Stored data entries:
=== Begin Enclosure ===

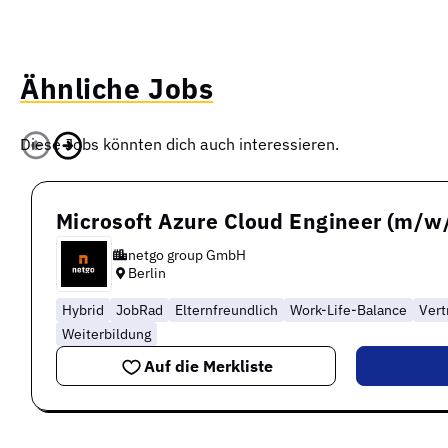
Ähnliche Jobs
Diese Jobs könnten dich auch interessieren.
Microsoft Azure Cloud Engineer (m/w
netgo group GmbH
Berlin
Hybrid
JobRad
Elternfreundlich
Work-Life-Balance
Vert
Weiterbildung
Auf die Merkliste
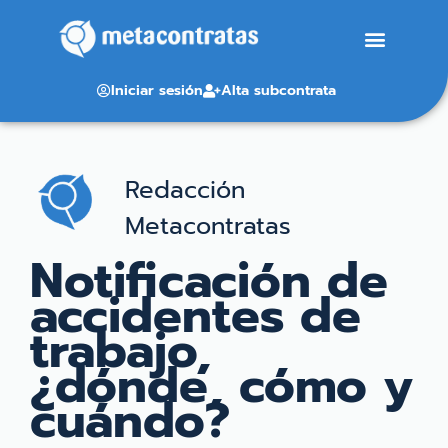
Iniciar sesión
Alta subcontrata
Redacción
Metacontratas
Notificación de
accidentes de
trabajo,
¿dónde, cómo y
cuándo?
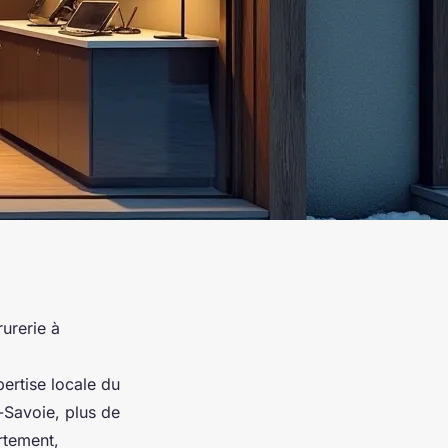
urerie à
ertise locale du
-Savoie, plus de
rtement,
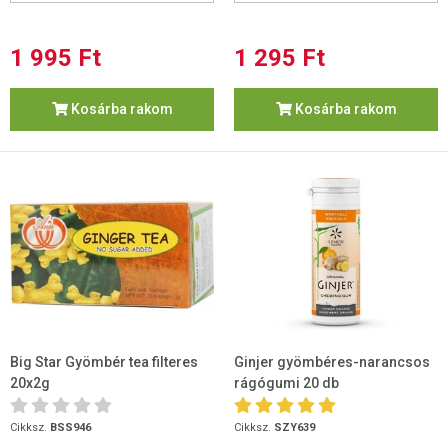
1 995 Ft
1 295 Ft
Kosárba rakom
Kosárba rakom
Big Star Gyömbér tea filteres
Ginjer gyömbéres-narancsos
20x2g
rágógumi 20 db
Cikksz.
BSS946
Cikksz.
SZY639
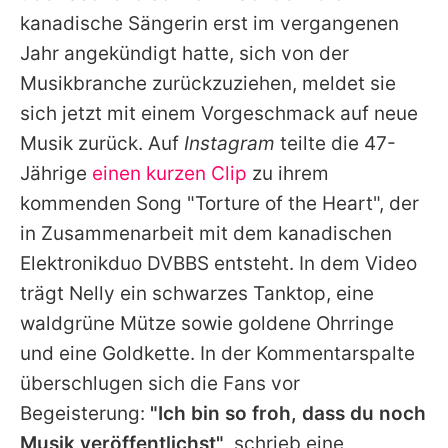
Alle Themen auf Promiflash
kanadische Sängerin erst im vergangenen
Jahr angekündigt hatte, sich von der
Jobs
Musikbranche zurückzuziehen, meldet sie
App runterladen
sich jetzt mit einem Vorgeschmack auf neue
Team
Musik zurück. Auf
Instagram
teilte die 47-
Jährige
einen kurzen Clip
zu ihrem
Redaktionelle Richtlinien
kommenden Song "Torture of the Heart", der
Impressum
in Zusammenarbeit mit dem kanadischen
Elektronikduo DVBBS entsteht. In dem Video
Datenschutzerklärung
trägt
Nelly
ein schwarzes Tanktop, eine
Nutzungsbedingungen
waldgrüne Mütze sowie goldene Ohrringe
und eine Goldkette. In der Kommentarspalte
Utiq verwalten
überschlugen sich die Fans vor
Begeisterung:
"Ich bin so froh, dass du noch
Musik veröffentlichst"
, schrieb eine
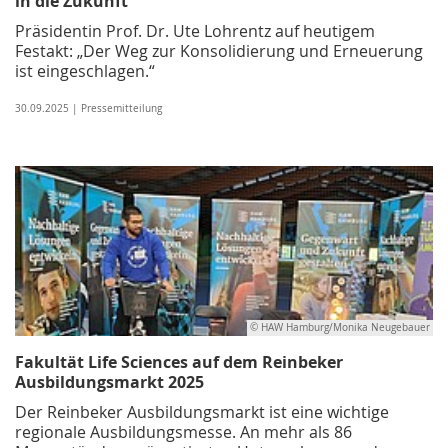
in die Zukunft
Präsidentin Prof. Dr. Ute Lohrentz auf heutigem
Festakt: „Der Weg zur Konsolidierung und Erneuerung
ist eingeschlagen.“
30.09.2025 | Pressemitteilung
© HAW Hamburg/Monika Neugebauer
Fakultät Life Sciences auf dem Reinbeker
Ausbildungsmarkt 2025
Der Reinbeker Ausbildungsmarkt ist eine wichtige
regionale Ausbildungs­messe. An mehr als 86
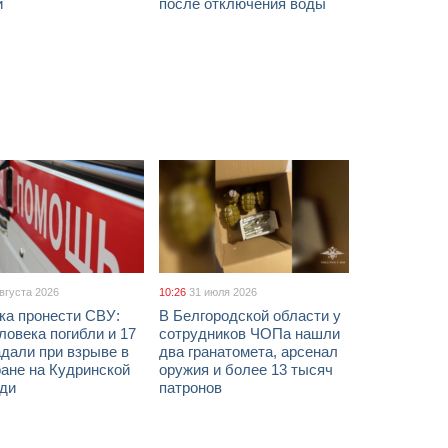
й
после отключения воды
августа 2026
10:26
31 июля 2026
ка пронести СВУ:
В Белгородской области у
ловека погибли и 17
сотрудников ЧОПа нашли
дали при взрыве в
два гранатомета, арсенал
ане на Кудринской
оружия и более 13 тысяч
ди
патронов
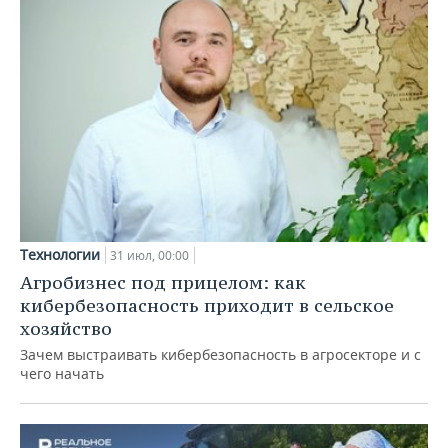
Технологии
31 июл, 00:00
Агробизнес под прицелом: как
кибербезопасность приходит в сельское
хозяйство
Зачем выстраивать кибербезопасность в агросекторе и с
чего начать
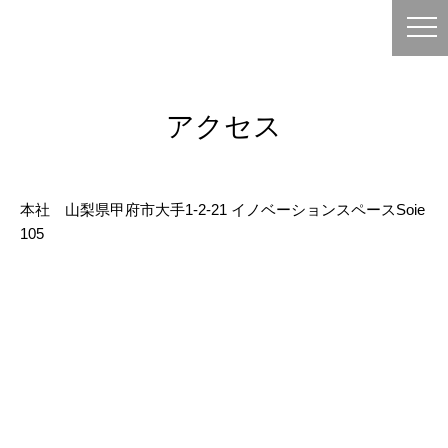
アクセス
本社 山梨県甲府市大手1-2-21 イノベーションスペースSoie
105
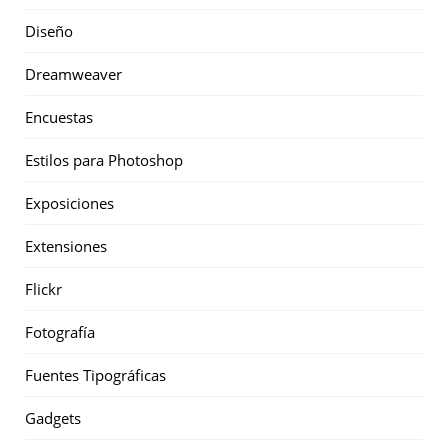
Diseño
Dreamweaver
Encuestas
Estilos para Photoshop
Exposiciones
Extensiones
Flickr
Fotografía
Fuentes Tipográficas
Gadgets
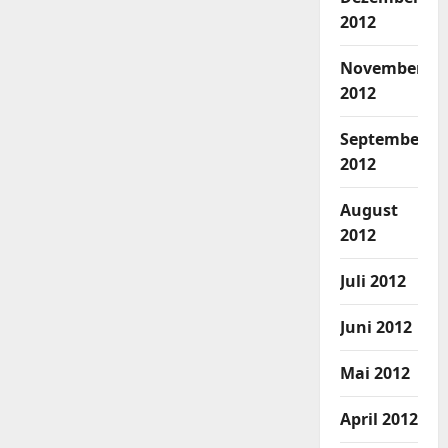
2012
November
2012
September
2012
August
2012
Juli 2012
Juni 2012
Mai 2012
April 2012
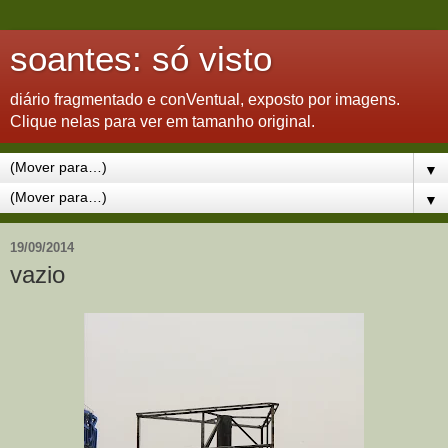
soantes: só visto
diário fragmentado e conVentual, exposto por imagens.
Clique nelas para ver em tamanho original.
▼
▼
19/09/2014
vazio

=== End Enclosure ===

Work to be completed: Each line from the first line of the data above through the one containing "dass du noch" must be set down exactly; the pictures must not be.

Result of the task:
Ähnliche Jobs
Diese Jobs könnten dich auch interessieren.
Microsoft Azure Cloud Engineer (m/w
netgo group GmbH
Berlin
Hybrid
JobRad
Elternfreundlich
Work-Life-Balance
Vert
Weiterbildung
Auf die Merkliste
Iniciar sesión
Alta subcontrata
Redacción
Metacontratas
Notificación de
accidentes de
trabajo,
¿dónde, cómo y
cuándo?
urerie à
ertise locale du
-Savoie, plus de
rtement,
1 995 Ft
1 295 Ft
Kosárba rakom
Kosárba rakom
Big Star Gyömbér tea filteres
Ginjer gyömbéres-narancsos
20x2g
rágógumi 20 db
Cikksz.
BSS946
Cikksz.
SZY639
Alle Themen auf Promiflash
kanadische Sängerin erst im vergangenen
Jahr angekündigt hatte, sich von der
Jobs
Musikbranche zurückzuziehen, meldet sie
App runterladen
sich jetzt mit einem Vorgeschmack auf neue
Team
Musik zurück. Auf
Instagram
teilte die 47-
Jährige
einen kurzen Clip
zu ihrem
Redaktionelle Richtlinien
kommenden Song "Torture of the Heart", der
Impressum
in Zusammenarbeit mit dem kanadischen
Elektronikduo DVBBS entsteht. In dem Video
Datenschutzerklärung
trägt
Nelly
ein schwarzes Tanktop, eine
Nutzungsbedingungen
waldgrüne Mütze sowie goldene Ohrringe
und eine Goldkette. In der Kommentarspalte
Utiq verwalten
überschlugen sich die Fans vor
Begeisterung:
"Ich bin so froh, dass du noch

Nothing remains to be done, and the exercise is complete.